Fast forward three centuries and we are again discovering “religion” and “spirituality” among a group where it’s never before been thought to exist: animals.

This hypothesis was renewed recently after the publication of a paper in Nature that details how some chimpanzees engage in a practice whereby they throw the same stones at the same trees repeatedly. As Barbara J. King is quick to note, the paper’s authors do not call this action spiritual or religious. Rather they say that it is “superficially similar” to activities performed by humans at “sacred” trees. It did not take long for the snow ball to grow and for publications to begin asking if we had found evidence of religion among chimpanzees. This was no doubt in part due to one of the study’s authors freely suggesting as much in a post about the article.

The question seems natural enough to many people. As Jane Goodall asked of Tanzanian chimpanzees who threw rocks at a waterfall and then sat and looked at it, “why wouldn’t they also have feelings of some kind of spirituality?” What is striking in Barbara King’s well-written piece for the Atlantic is the way in which so many scientists engage in acts of comparison to either suggest or claim outright that animals are, like humans, religious.
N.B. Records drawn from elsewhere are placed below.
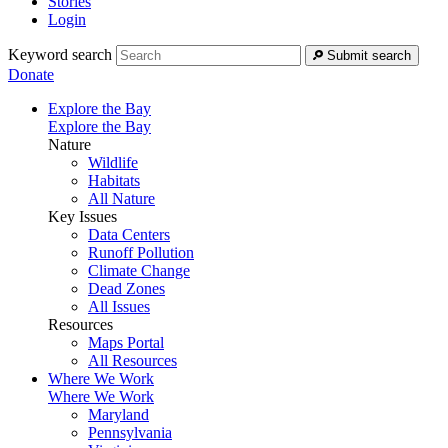
Stories
Login
Keyword search
Submit search
Donate
Explore the Bay
Explore the Bay
Nature
Wildlife
Habitats
All Nature
Key Issues
Data Centers
Runoff Pollution
Climate Change
Dead Zones
All Issues
Resources
Maps Portal
All Resources
Where We Work
Where We Work
Maryland
Pennsylvania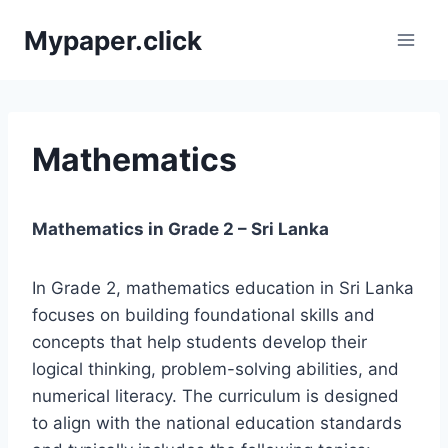
Skip
Mypaper.click
to
content
Mathematics
Mathematics in Grade 2 – Sri Lanka
In Grade 2, mathematics education in Sri Lanka
focuses on building foundational skills and
concepts that help students develop their
logical thinking, problem-solving abilities, and
numerical literacy. The curriculum is designed
to align with the national education standards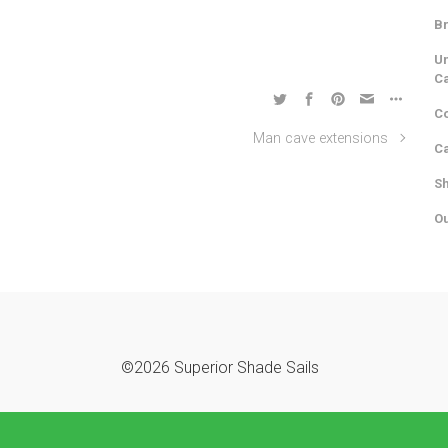
Br
Un
C
Co
Man cave extensions
Ca
Sh
Ou
©2026 Superior Shade Sails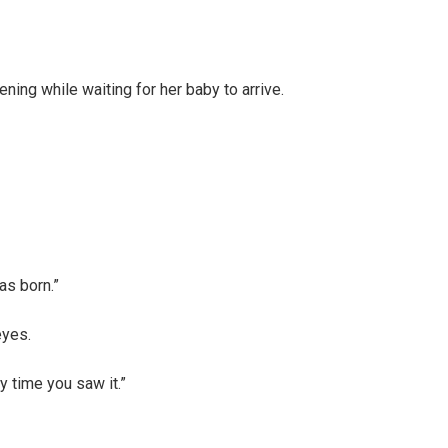
ing while waiting for her baby to arrive.
as born.”
eyes.
y time you saw it.”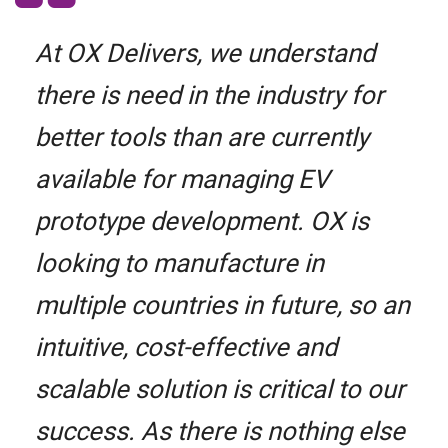
At OX Delivers, we understand
there is need in the industry for
better tools than are currently
available for managing EV
prototype development. OX is
looking to manufacture in
multiple countries in future, so an
intuitive, cost-effective and
scalable solution is critical to our
success. As there is nothing else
In his interview with King, Donovan Schaefer, author of Religious Affects: Animality, Evolution, and Power, said:

People will always debate what is and isn’t sacred, what counts and what doesn’t count as religious. But if we encountered a group of humans who returned to the same trees over and over and performed the same inexplicable action near them and didn’t seem to have any practical reason to do so, there would be lots of people who would interpret it through the prism of religion.

Schaefer is one such person. But for such acts of comparison to lead to the “discovery” of religion in animals, we must first harbor ideas about what counts as religion in humans and then project these onto our subjects. For Schaefer that includes repetitive actions that aren’t “practical.” For Jane Goodall feelings of awe and wonder are prerequisites for “spirituality.”

Yet, that we see “religion” or “spirituality” in animals says more about us than it does about them. King agrees:

I’m uneasy with making 1:1 comparisons between the meaning of human behaviors performed at trees in the forest and similar chimpanzee behaviors performed there. After all, even if we unbind religion from language, texts, and beliefs – as I think we should – isn’t it incredibly anthropocentric of us to expect other species to think and feel the way we do?

Yes, it is. But what King has missed here is that seeing “human behaviors performed at trees” as “religious” deserves just as much attention. In other words, seeing religion in humans should give us just as much pause as seeing religion in animals. For neither is a given and both call for analysis of the act of identification.

Peter Kolb’s focus on practice allowed him to favorably compare the Khoikhoi with Jews and thereby “discover” their “religion.” Jane Goodall’s focus on awe and wonder allowed her to see “spirituality” among chimpanzees. Donovan Schaefer’s focus on actions that are repetitive and impractical (to him) allowed him to see “religion” among certain animals. Had Kolb, Goodall, or Schaefer harbored a conception of “religion” that took faith or belief to be the essential component, as do many modern religious people, they would not have been able to see “religion” among the Khoikhoi or among chimpanzees.

If we have found religion or spirituality in animals, it is only because we have put it there. The world is not ours to discover, it is ours to create.

 

*Peter Kolb, The Present State of the Cape of Good Hope: Or, A Particular Account of the Several Nations of the Hottentots: Their Religion, Government, Laws, Customs, Ceremonies, and Opinions: Their Art of War, Professions, Language, Genesis, etc., trans. Mr. Medley (London: W. Innys, 1731), as quoted in Brent Nongbri, Before Religion: A History of a Modern Concept (New Haven: Yale University Press, 2013), 115.